#### WHAT YOU NEED TO DO
The result should be an exact copy of the data, free of pictures.
+===+
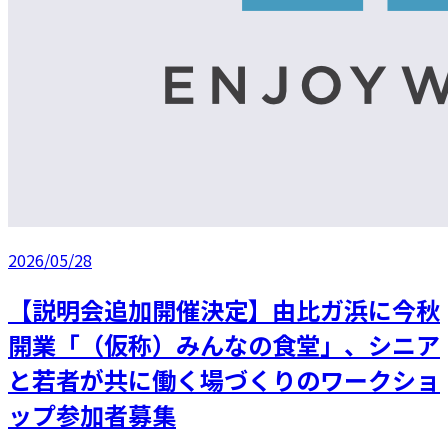
2026/05/28
【説明会追加開催決定】由比ガ浜に今秋
開業「（仮称）みんなの食堂」、シニア
と若者が共に働く場づくりのワークショ
ップ参加者募集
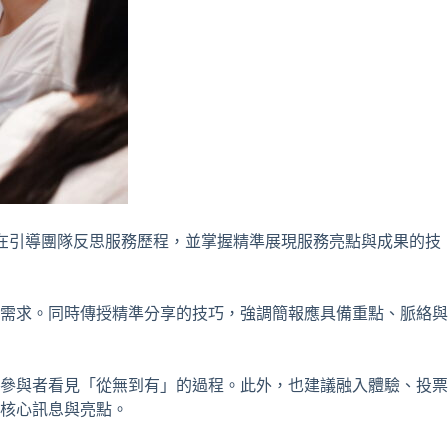
在引導團隊反思服務歷程，並掌握精準展現服務亮點與成果的技
需求。同時傳授精準分享的技巧，強調簡報應具備重點、脈絡與
讓參與者看見「從無到有」的過程。此外，也建議融入體驗、投票
核心訊息與亮點。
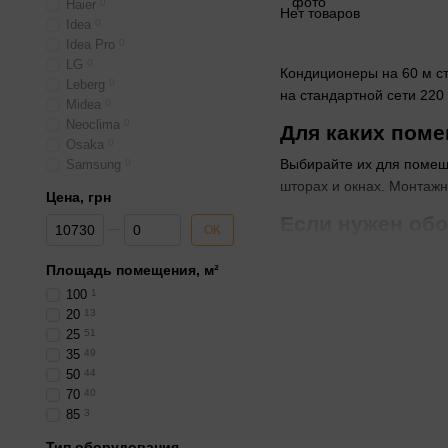
Haier
0
Нет товаров
Idea
0
Idea Pro
0
LG
0
Кондиционеры на 60 м ст
Leberg
0
на стандартной сети 220
Midea
0
Neoclima
0
Для каких поме
Osaka
0
Выбирайте их для помеще
Samsung
0
шторах и окнах. Монтажн
Цена, грн
Если нужен обо
От Цена, грн
До Цена, грн
OK
Проверяйте минимальную 
Площадь помещения, м²
теплых насосов воздух-в
100
1
Сравнение инве
20
13
25
51
Инверторный компрессор
35
49
выключается, что заметн
50
44
70
40
Если площадь больше 
85
3
Когда стоит вы
Тип оборудования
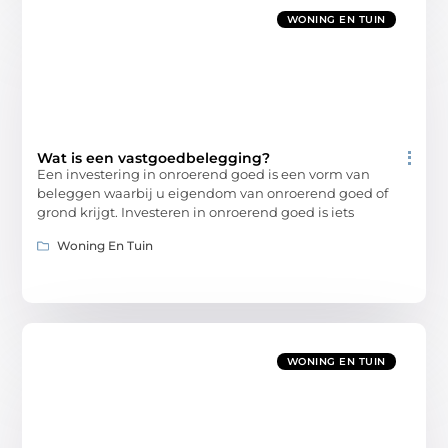
WONING EN TUIN
Wat is een vastgoedbelegging?
Een investering in onroerend goed is een vorm van
beleggen waarbij u eigendom van onroerend goed of
grond krijgt. Investeren in onroerend goed is iets
Woning En Tuin
WONING EN TUIN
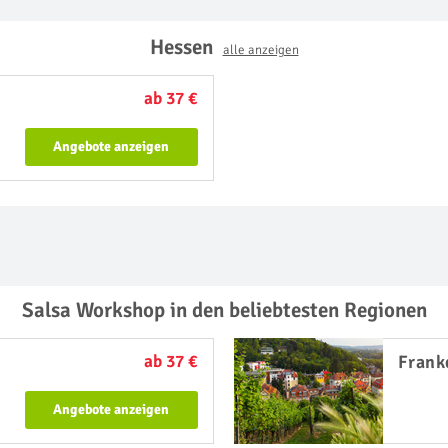
Hessen
alle anzeigen
ab 37 €
Angebote anzeigen
Salsa Workshop in den beliebtesten Regionen
ab 37 €
Frank
Angebote anzeigen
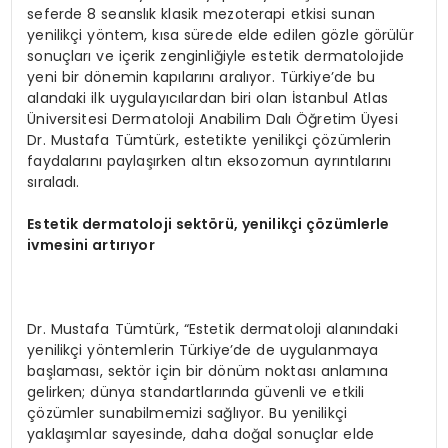
seferde 8 seanslık klasik mezoterapi etkisi sunan
yenilikçi yöntem, kısa sürede elde edilen gözle görülür
sonuçları ve içerik zenginliğiyle estetik dermatolojide
yeni bir dönemin kapılarını aralıyor. Türkiye’de bu
alandaki ilk uygulayıcılardan biri olan İstanbul Atlas
Üniversitesi Dermatoloji Anabilim Dalı Öğretim Üyesi
Dr. Mustafa Tümtürk, estetikte yenilikçi çözümlerin
faydalarını paylaşırken altın eksozomun ayrıntılarını
sıraladı.
Estetik dermatoloji sektörü, yenilikçi çözümlerle
ivmesini artırıyor
Dr. Mustafa Tümtürk, “Estetik dermatoloji alanındaki
yenilikçi yöntemlerin Türkiye’de de uygulanmaya
başlaması, sektör için bir dönüm noktası anlamına
gelirken; dünya standartlarında güvenli ve etkili
çözümler sunabilmemizi sağlıyor. Bu yenilikçi
yaklaşımlar sayesinde, daha doğal sonuçlar elde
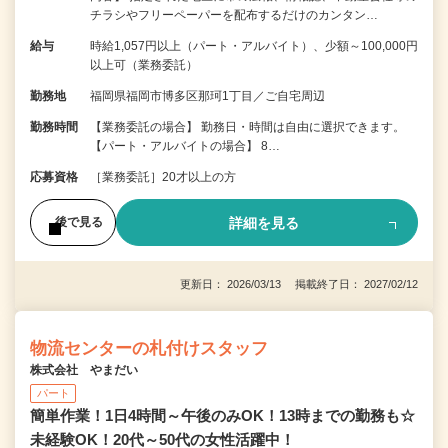
チラシやフリーペーパーを配布するだけのカンタン…
給与
時給1,057円以上（パート・アルバイト）、少額～100,000円
以上可（業務委託）
勤務地
福岡県福岡市博多区那珂1丁目／ご自宅周辺
勤務時間
【業務委託の場合】 勤務日・時間は自由に選択できます。
【パート・アルバイトの場合】 8…
応募資格
［業務委託］20才以上の方
詳細を見る
後で見る
更新日： 2026/03/13 掲載終了日： 2027/02/12
物流センターの札付けスタッフ
株式会社 やまだい
パート
簡単作業！1日4時間～午後のみOK！13時までの勤務も☆
未経験OK！20代～50代の女性活躍中！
+===+
#### OUTPUT OF THE TASK
2026/05/28
【説明会追加開催決定】由比ガ浜に今秋
開業「（仮称）みんなの食堂」、シニア
と若者が共に働く場づくりのワークショ
ップ参加者募集
在引導團隊反思服務歷程，並掌握精準展現服務亮點與成果的技
需求。同時傳授精準分享的技巧，強調簡報應具備重點、脈絡與
讓參與者看見「從無到有」的過程。此外，也建議融入體驗、投票
核心訊息與亮點。
Haier
0
Нет товаров
Idea
0
Idea Pro
0
LG
0
Кондиционеры на 60 м ст
Leberg
0
на стандартной сети 220
Midea
0
Neoclima
0
Для каких поме
Osaka
0
Выбирайте их для помеще
Samsung
0
шторах и окнах. Монтажн
Цена, грн
Если нужен обо
От Цена, грн
До Цена, грн
OK
Проверяйте минимальную 
Площадь помещения, м²
теплых насосов воздух-в
100
1
Сравнение инве
20
13
25
51
Инверторный компрессор
35
49
выключается, что заметн
50
44
70
40
Если площадь больше 
85
3
Когда стоит вы
Тип оборудования
WONING EN TUIN
Wat is een vastgoedbelegging?
Een investering in onroerend goed is een vorm van
beleggen waarbij u eigendom van onroerend goed of
grond krijgt. Investeren in onroerend goed is iets
Woning En Tuin
WONING EN TUIN
Hessen
alle anzeigen
ab 37 €
Angebote anzeigen
Salsa Workshop in den beliebtesten Regionen
ab 37 €
Frank
Angebote anzeigen
seferde 8 seanslık klasik mezoterapi etkisi sunan
yenilikçi yöntem, kısa sürede elde edilen gözle görülür
sonuçları ve içerik zenginliğiyle estetik dermatolojide
yeni bir dönemin kapılarını aralıyor. Türkiye’de bu
alandaki ilk uygulayıcılardan biri olan İstanbul Atlas
Üniversitesi Dermatoloji Anabilim Dalı Öğretim Üyesi
Dr. Mustafa Tümtürk, estetikte yenilikçi çözümlerin
faydalarını paylaşırken altın eksozomun ayrıntılarını
sıraladı.
Estetik dermatoloji sektörü, yenilikçi çözümlerle
ivmesini artırıyor
Dr. Mustafa Tümtürk, “Estetik dermatoloji alanındaki
yenilikçi yöntemlerin Türkiye’de de uygulanmaya
başlaması, sektör için bir dönüm noktası anlamına
gelirken; dünya standartlarında güvenli ve etkili
çözümler sunabilmemizi sağlıyor. Bu yenilikçi
yaklaşımlar sayesinde, daha doğal sonuçlar elde
チラシやフリーペーパーを配布するだけのカンタン…
給与
時給1,057円以上（パート・アルバイト）、少額～100,000円
以上可（業務委託）
勤務地
福岡県福岡市博多区那珂1丁目／ご自宅周辺
勤務時間
【業務委託の場合】 勤務日・時間は自由に選択できます。
【パート・アルバイトの場合】 8…
応募資格
［業務委託］20才以上の方
詳細を見る
後で見る
更新日： 2026/03/13 掲載終了日： 2027/02/12
物流センターの札付けスタッフ
株式会社 やまだい
パート
簡単作業！1日4時間～午後のみOK！13時までの勤務も☆
未経験OK！20代～50代の女性活躍中！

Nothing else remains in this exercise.